Tenenhaus, A., et al. "Regularized generalized canonical correlation analysis." Psychometrika, 76:257–284, 2011

Examples

>>> from mvlearn.embed import MCCA
>>> X1 = [[0, 0, 1], [1, 0, 0], [2, 2, 2], [3, 5, 4]]
>>> X2 = [[0.1, -0.2], [0.9, 1.1], [6.2, 5.9], [11.9, 12.3]]
>>> X3 = [[0, 1, 0], [1, 9, 0], [4, 3, 3,], [12, 8, 10]]
>>> mcca = MCCA()
>>> mcca.fit([X1, X2, X3])
MCCA()
>>> Xs_scores = mcca.transform([X1, X2, X3])

Kernel MCCA

class mvlearn.embed.KMCCA(n_components=1, kernel='linear', kernel_params={}, regs=None, signal_ranks=None, sval_thresh=0.001, diag_mode='A', center=True, filter_params=False, n_jobs=None, multiview_output=True, pgso=False, tol=0.1)[source]

Kernel multi-view canonical correlation analysis.

Parameters
  • n_components (int, None (default 1)) -- Number of components to compute. If None, will use the number of features.

  • kernel (str, callable, or list (default 'linear')) -- The kernel function to use. This is the metric argument to sklearn.metrics.pairwise.pairwise_kernels. A list will specify for each view separately.

  • kernel_params (dict, or list (default {})) -- Key word arguments to sklearn.metrics.pairwise.pairwise_kernels. A list will specify for each view separately.

  • regs (float, None, or list, optional (default None)) -- None equates to 0. Floats are nonnegative. The value is used to regularize singular values in each view based on diag_mode A list will specify the method for each view separately.

  • signal_ranks (int, None, or list, optional (default None)) -- Largest SVD rank to compute for each view. If None, the full rank decomposition will be used. A list will specify for each view separately.

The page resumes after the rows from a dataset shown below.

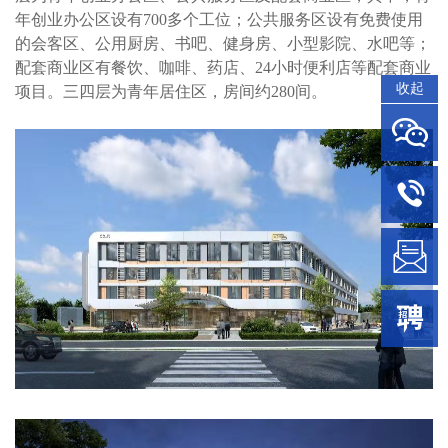
年创业办公区设有700多个工位；公共服务区设有免费使用
的会客区、公用厨房、书吧、健身房、小型影院、水吧等；
配套商业区有餐饮、咖啡、药店、24小时便利店等配套商业
收起
项目。三四层为青年居住区，房间约280间。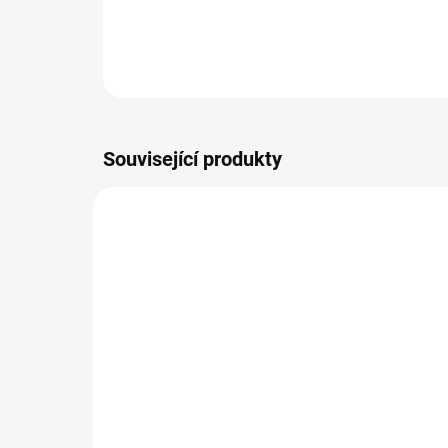
Související produkty
AKCE
SU - sjednocení vložky
kl
MTL
35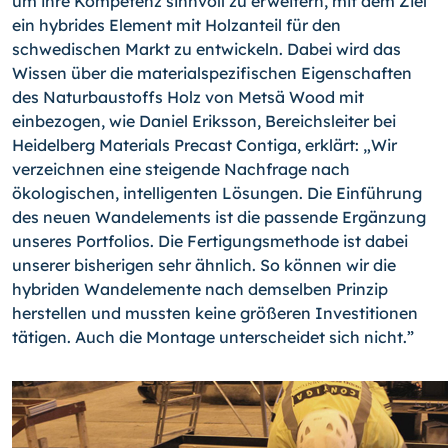
um ihre Kompetenz sinnvoll zu erweitern, mit dem Ziel
ein hybrides Element mit Holzanteil für den
schwedischen Markt zu entwickeln. Dabei wird das
Wissen über die materialspezifischen Eigenschaften
des Naturbaustoffs Holz von Metsä Wood mit
einbezogen, wie Daniel Eriksson, Bereichsleiter bei
Heidelberg Materials Precast Contiga, erklärt: „Wir
verzeichnen eine steigende Nachfrage nach
ökologischen, intelligenten Lösungen. Die Einführung
des neuen Wandelements ist die passende Ergänzung
unseres Portfolios. Die Fertigungsmethode ist dabei
unserer bisherigen sehr ähnlich. So können wir die
hybriden Wandelemente nach demselben Prinzip
herstellen und mussten keine größeren Investitionen
tätigen. Auch die Montage unterscheidet sich nicht.”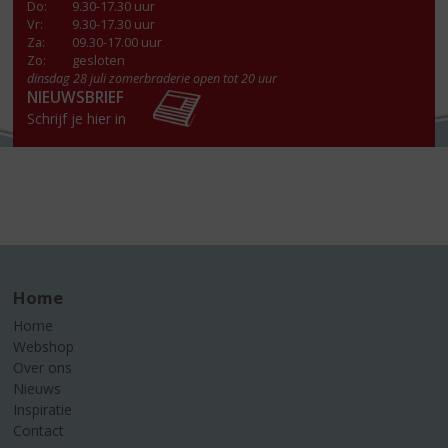
Do
:
9.30-17.30 uur
Vr
:
9.30-17.30 uur
Za
:
09.30-17.00 uur
Zo:
gesloten
dinsdag 28 juli zomerbraderie open tot 20 uur
NIEUWSBRIEF
Schrijf je hier in
Home
Home
Webshop
Over ons
Nieuws
Inspiratie
Contact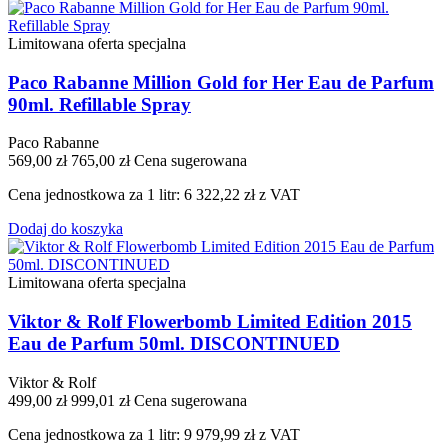
Limitowana oferta specjalna
Paco Rabanne Million Gold for Her Eau de Parfum
90ml. Refillable Spray
Paco Rabanne
569,00 zł
765,00 zł
Cena sugerowana
Cena jednostkowa za 1 litr: 6 322,22 zł z VAT
Dodaj do koszyka
Limitowana oferta specjalna
Viktor & Rolf Flowerbomb Limited Edition 2015
Eau de Parfum 50ml. DISCONTINUED
Viktor & Rolf
499,00 zł
999,01 zł
Cena sugerowana
Cena jednostkowa za 1 litr: 9 979,99 zł z VAT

  • sval_thresh (float, or list (default 1e-3)) -- For each view we throw out singular values of (1/n)K, the gram matrix scaled by n_samples, below this threshold. A non-zero value deals with singular gram matrices.

  • diag_mode ('A' | 'B' | 'C' (default 'A')) --

    Method of regularizing singular values s with regularization parameter r

    • 'A' : \((1 - r) * K^2 + r * K\) 5

    • 'B' : \((1-r) (K + n/2 \kappa * I)^2\) where \(\kappa = r / (1 - r)\) 6

    • 'C' : \((1 - r) K^2 + r * I_n\) 7

  • center (bool, or list (default True)) -- Whether or not to initially mean center the data. A list will specify for each view separately.

  • filter_params (bool (default False)) -- See sklearn.metrics.pairwise.pairwise_kernels documentation.

  • n_jobs (int, None, optional (default None)) -- Number of jobs to run in parallel when computing kernel matrices. See sklearn.metrics.pairwise.pairwise_kernels documentation.

  • multiview_output (bool, optional (default True)) -- If True, the .transform method returns one dataset per view. Otherwise, it returns one dataset, of shape (n_samples, n_components)

  • pgso (bool, optional (default False)) -- If True, computes a partial Gram-Schmidt orthogonalization approximation of the kernel matrices to the given tolerance.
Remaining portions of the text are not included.